For every line below, output the text exactly and leave out images.

(Stored data entries)

--------------------

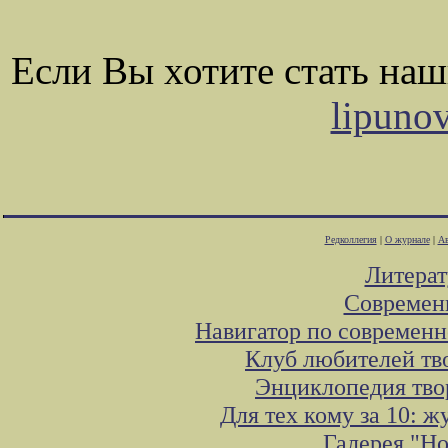
Если Вы хотите стать на
lipuno
Редколлегия
|
О журнале
|
Ав
Литера
Современ
Навигатор по современн
Клуб любителей тв
Энциклопедия тво
Для тех кому за 10: 
Галерея "Н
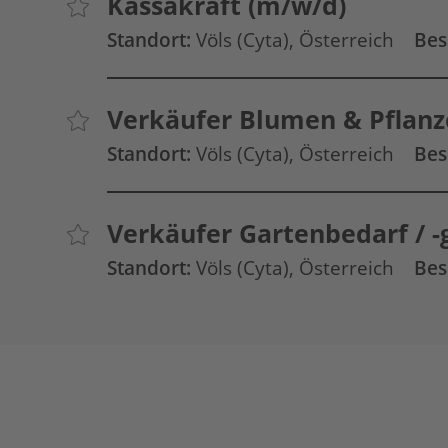
Kassakraft (m/w/d)
Standort:
Völs
(Cyta)
, Österreich
Bes
Verkäufer Blumen & Pflanz
Standort:
Völs
(Cyta)
, Österreich
Bes
Verkäufer Gartenbedarf / -
Standort:
Völs
(Cyta)
, Österreich
Bes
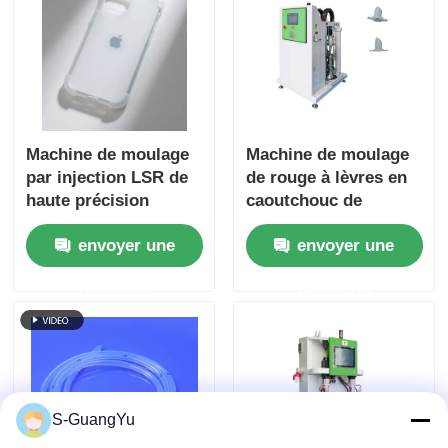
Machine de moulage
Machine de moulage
par injection LSR de
de rouge à lèvres en
haute précision
caoutchouc de
silicone liquide de
envoyer une
envoyer une
20L, machine
d'alimentation en
demande
demande
silicone
S-GuangYu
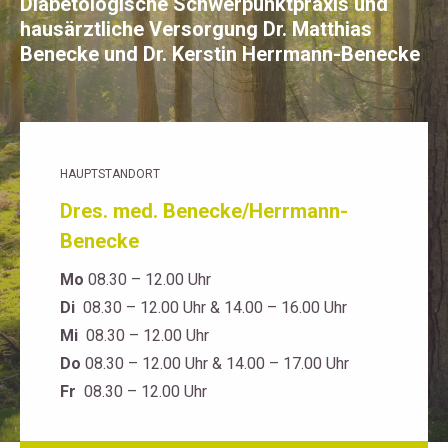
Diabetologische Schwerpunktpraxis und
hausärztliche Versorgung Dr. Matthias
Benecke und Dr. Kerstin Herrmann-Benecke
HAUPTSTANDORT
Dres. med. Benecke/Herrmann-
Benecke
Mo
08.30 – 12.00 Uhr
Di
08.30 – 12.00 Uhr & 14.00 – 16.00 Uhr
Mi
08.30 – 12.00 Uhr
Do
08.30 – 12.00 Uhr & 14.00 – 17.00 Uhr
Fr
08.30 – 12.00 Uhr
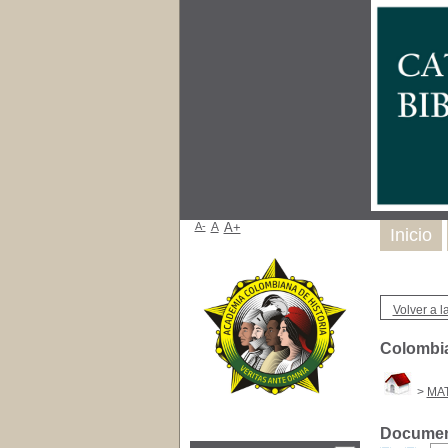
A-
A
A+
Inicio
Volver a la
Colombia-
>
MA
Document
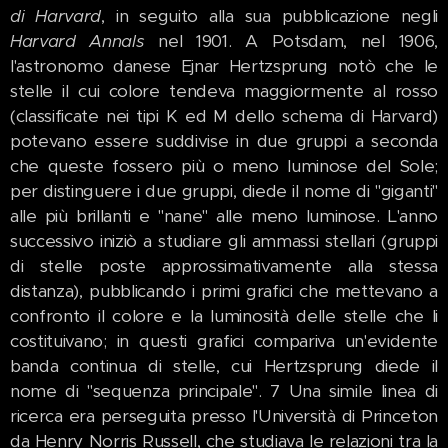
di Harvard
, in seguito alla sua pubblicazione negli
Harvard Annals
nel 1901. A Potsdam, nel 1906,
l'astronomo danese Ejnar Hertzsprung notò che le
stelle il cui colore tendeva maggiormente al rosso
(classificate nei tipi K ed M dello schema di Harvard)
potevano essere suddivise in due gruppi a seconda
che queste fossero più o meno luminose del Sole;
per distinguere i due gruppi, diede il nome di "giganti"
alle più brillanti e "nane" alle meno luminose. L'anno
successivo iniziò a studiare gli ammassi stellari (gruppi
di stelle poste approssimativamente alla stessa
distanza), pubblicando i primi grafici che mettevano a
confronto il colore e la luminosità delle stelle che li
costituivano; in questi grafici compariva un'evidente
banda continua di stelle, cui Hertzsprung diede il
nome di "sequenza principale". 7 Una simile linea di
ricerca era perseguita presso l'Università di Princeton
da Henry Norris Russell, che studiava le relazioni tra la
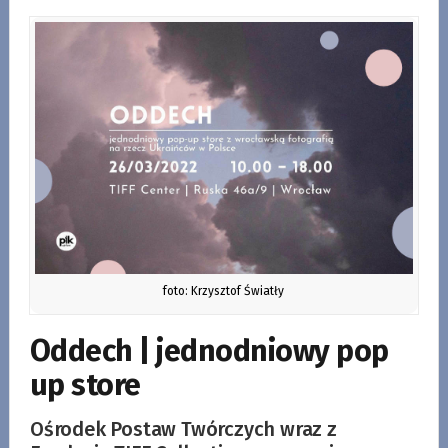
foto: Krzysztof Światły
Oddech | jednodniowy pop
up store
Ośrodek Postaw Twórczych wraz z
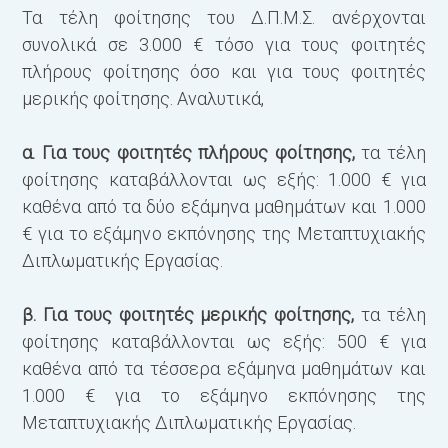
Τα τέλη φοίτησης του Δ.Π.Μ.Σ. ανέρχονται
συνολικά σε 3.000 € τόσο για τους φοιτητές
πλήρους φοίτησης όσο και για τους φοιτητές
μερικής φοίτησης. Αναλυτικά,
α. Για τους φοιτητές πλήρους φοίτησης,
τα τέλη
φοίτησης καταβάλλονται ως εξής: 1.000 € για
καθένα από τα δύο εξάμηνα μαθημάτων και 1.000
€ για το εξάμηνο εκπόνησης της Μεταπτυχιακής
Διπλωματικής Εργασίας.
β. Για τους φοιτητές μερικής φοίτησης,
τα τέλη
φοίτησης καταβάλλονται ως εξής: 500 € για
καθένα από τα τέσσερα εξάμηνα μαθημάτων και
1.000 € για το εξάμηνο εκπόνησης της
Μεταπτυχιακής Διπλωματικής Εργασίας.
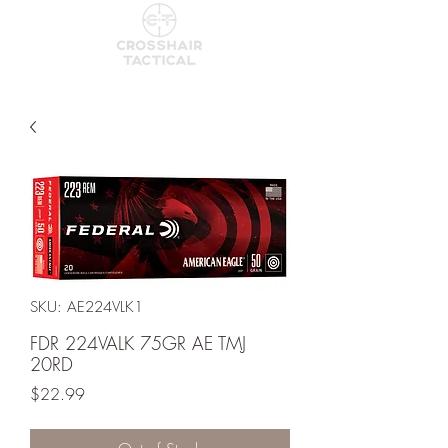
SKU: AE224VLK1
FDR 224VALK 75GR AE TMJ
20RD
Price
$22.99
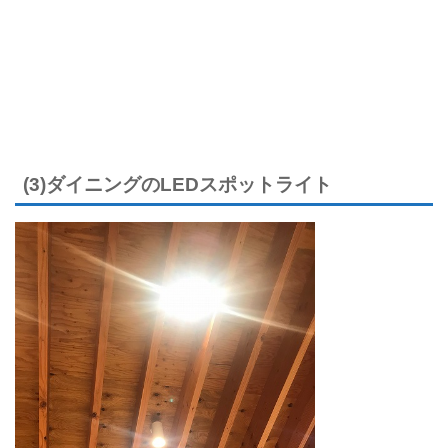
(3)ダイニングのLEDスポットライト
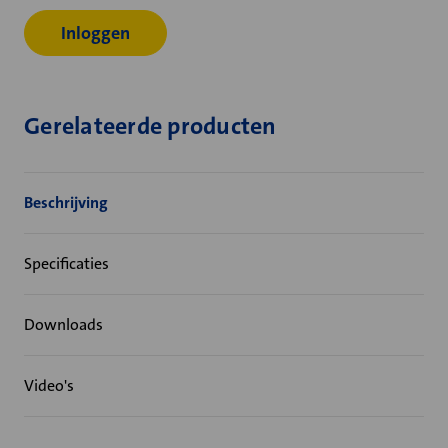
Inloggen
Gerelateerde producten
Beschrijving
Specificaties
Downloads
Video's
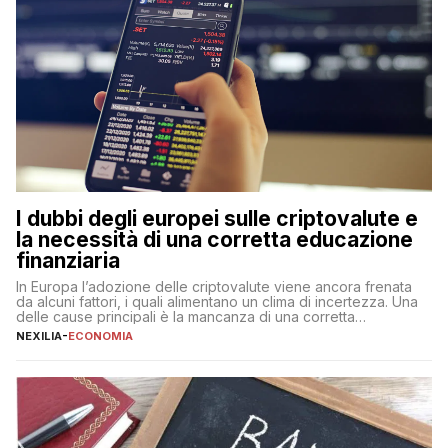
I dubbi degli europei sulle criptovalute e
la necessità di una corretta educazione
finanziaria
In Europa l’adozione delle criptovalute viene ancora frenata
da alcuni fattori, i quali alimentano un clima di incertezza. Una
delle cause principali è la mancanza di una corretta
educazione finanziaria, che impedisce ad una larga parte della
NEXILIA
-
ECONOMIA
popolazione di comprendere in modo adeguato il
funzionamento e le implicazioni di questi asset digitali. Dubbi
sulle criptovalute: […]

--------------------

- **Result**
Если Вы хотите стать на
lipuno
Редколлегия
|
О журнале
|
Ав
Литера
Современ
Навигатор по современн
Клуб любителей тв
Энциклопедия тво
Для тех кому за 10: 
Галерея "Н
Kassakraft (m/w/d)
Standort:
Völs
(Cyta)
, Österreich
Bes
Verkäufer Blumen & Pflanz
Standort:
Völs
(Cyta)
, Österreich
Bes
Verkäufer Gartenbedarf / -
Standort:
Völs
(Cyta)
, Österreich
Bes
Machine de moulage
Machine de moulage
par injection LSR de
de rouge à lèvres en
haute précision
caoutchouc de
silicone liquide de
envoyer une
envoyer une
20L, machine
d'alimentation en
demande
demande
silicone
S-GuangYu
Diabetologische Schwerpunktpraxis und
hausärztliche Versorgung Dr. Matthias
Benecke und Dr. Kerstin Herrmann-Benecke
HAUPTSTANDORT
Dres. med. Benecke/Herrmann-
Benecke
Mo
08.30 – 12.00 Uhr
Di
08.30 – 12.00 Uhr & 14.00 – 16.00 Uhr
Mi
08.30 – 12.00 Uhr
Do
08.30 – 12.00 Uhr & 14.00 – 17.00 Uhr
Fr
08.30 – 12.00 Uhr
A-
A
A+
Inicio
Volver a la
Colombia-
>
MA
Document
di Harvard
, in seguito alla sua pubblicazione negli
Harvard Annals
nel 1901. A Potsdam, nel 1906,
l'astronomo danese Ejnar Hertzsprung notò che le
stelle il cui colore tendeva maggiormente al rosso
(classificate nei tipi K ed M dello schema di Harvard)
potevano essere suddivise in due gruppi a seconda
che queste fossero più o meno luminose del Sole;
per distinguere i due gruppi, diede il nome di "giganti"
alle più brillanti e "nane" alle meno luminose. L'anno
successivo iniziò a studiare gli ammassi stellari (gruppi
di stelle poste approssimativamente alla stessa
distanza), pubblicando i primi grafici che mettevano a
confronto il colore e la luminosità delle stelle che li
costituivano; in questi grafici compariva un'evidente
banda continua di stelle, cui Hertzsprung diede il
nome di "sequenza principale". 7 Una simile linea di
ricerca era perseguita presso l'Università di Princeton
da Henry Norris Russell, che studiava le relazioni tra la
foto: Krzysztof Światły
Oddech | jednodniowy pop
up store
Ośrodek Postaw Twórczych wraz z
Τα τέλη φοίτησης του Δ.Π.Μ.Σ. ανέρχονται
συνολικά σε 3.000 € τόσο για τους φοιτητές
πλήρους φοίτησης όσο και για τους φοιτητές
μερικής φοίτησης. Αναλυτικά,
α. Για τους φοιτητές πλήρους φοίτησης,
τα τέλη
φοίτησης καταβάλλονται ως εξής: 1.000 € για
καθένα από τα δύο εξάμηνα μαθημάτων και 1.000
€ για το εξάμηνο εκπόνησης της Μεταπτυχιακής
Διπλωματικής Εργασίας.
β. Για τους φοιτητές μερικής φοίτησης,
τα τέλη
φοίτησης καταβάλλονται ως εξής: 500 € για
καθένα από τα τέσσερα εξάμηνα μαθημάτων και
1.000 € για το εξάμηνο εκπόνησης της
Μεταπτυχιακής Διπλωματικής Εργασίας.
SKU: AE224VLK1
FDR 224VALK 75GR AE TMJ
20RD
Price
$22.99
(3)ダイニングのLEDスポットライト
Inloggen
Gerelateerde producten
Beschrijving
Specificaties
Downloads
Video's
I dubbi degli europei sulle criptovalute e
la necessità di una corretta educazione
finanziaria
In Europa l’adozione delle criptovalute viene ancora frenata
da alcuni fattori, i quali alimentano un clima di incertezza. Una
delle cause principali è la mancanza di una corretta
educazione finanziaria, che impedisce ad una larga parte della
NEXILIA
-
ECONOMIA
popolazione di comprendere in modo adeguato il
funzionamento e le implicazioni di questi asset digitali. Dubbi
sulle criptovalute: […]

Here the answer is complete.